E il quadro è già sufficientemente surreale senza bisogno di aggiungerci altro. Perché nelle stesse ore Ezio Simonelli, presidente della Lega Serie A, ha sentito il bisogno di prendere le distanze dalla scelta della FIGC, sostenendo che si sia trattato soprattutto di un'iniziativa di Giovanni Malagò e spiegando che lui avrebbe preferito aspettare. Una precisazione a sua volta discutibile, che restituisce l'immagine di un calcio italiano in cui ognuno sembra parlare per conto proprio.
Ma almeno Simonelli, nel bene o nel male, ha fatto una cosa chiarissima: ha delimitato pubblicamente la posizione dell'istituzione che rappresenta. Zanetti invece pretende di fare il contrario: prendere posizione su una questione politica e istituzionale enorme e poi lasciare intendere che lo faccia soltanto come ex calciatore. Se persino il presidente della Lega sente il bisogno di spiegare dove finisce la FIGC e dove comincia la Serie A, il vicepresidente dell'Inter non può pensare che basti definirsi Legend per separare le proprie parole dal club che rappresenta.
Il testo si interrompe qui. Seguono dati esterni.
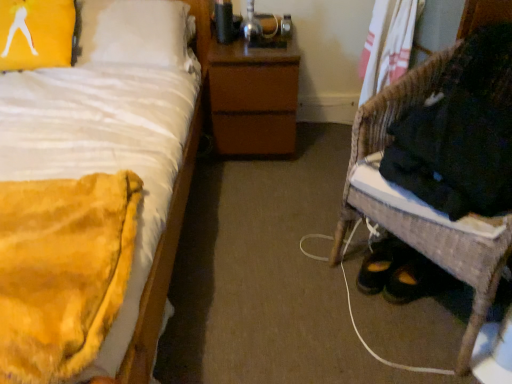 Question: Considering the positions of woven wicker chair at lower right and yellow fabric pillow at upper left in the image, is woven wicker chair at lower right wider or thinner than yellow fabric pillow at upper left?

Choices:
 (A) thin
 (B) wide

Answer: (B)

Question: Considering their positions, is woven wicker chair at lower right located in front of or behind yellow fabric pillow at upper left?

Choices:
 (A) behind
 (B) front

Answer: (B)

Question: Which object is the farthest from the brown matte nightstand at center?

Choices:
 (A) yellow plush blanket at left
 (B) woven wicker chair at lower right
 (C) yellow fabric pillow at upper left

Answer: (B)

Question: Which object is positioned closest to the woven wicker chair at lower right?

Choices:
 (A) yellow plush blanket at left
 (B) brown matte nightstand at center
 (C) yellow fabric pillow at upper left

Answer: (B) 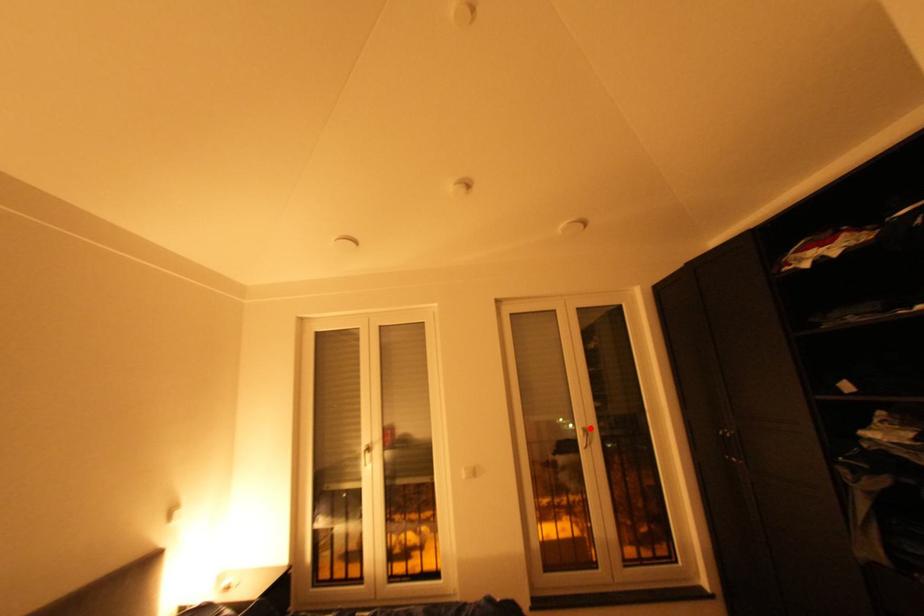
Il problema diventa ancora più evidente guardando a ciò che è successo attorno a Infantino. In questi anni la FIFA ha dato alle proprie Legends spazio, visibilità, incarichi, commissioni e un ruolo sempre più centrale. Ed è esattamente questo uno degli argomenti utilizzati oggi da Cannavaro, Vieri, Materazzi e dagli altri ex campioni che si sono mobilitati in sua difesa.
Zanetti, però, è un caso diverso anche qui: dal 2025 è vicepresidente della Commissione FIFA per la Responsabilità Sociale del Calcio. Nessuno può sostenere che questo dimostri uno scambio o una riconoscenza dovuta. Ma è evidente che avrebbe consigliato una prudenza ancora maggiore. Soprattutto mentre la Federazione a cui appartiene il club di cui sei vicepresidente prende ufficialmente la direzione opposta.
Ed è qui che la faccenda smette di riguardare Infantino. Zanetti può considerarlo il miglior presidente FIFA della storia, se vuole. Il punto è un altro: un vicepresidente non rappresenta se stesso soltanto quando fa comodo.
Caro Javier, l'Inter ti ha dato una fascia, una carriera, un posto nella sua storia e infine una vicepresidenza. Tu l'hai sempre rappresentata con enorme attenzione. Stavolta no. Stavolta, per difendere Infantino, hai messo la tua amata Inter in una posizione in cui non avrebbe mai avuto bisogno di trovarsi.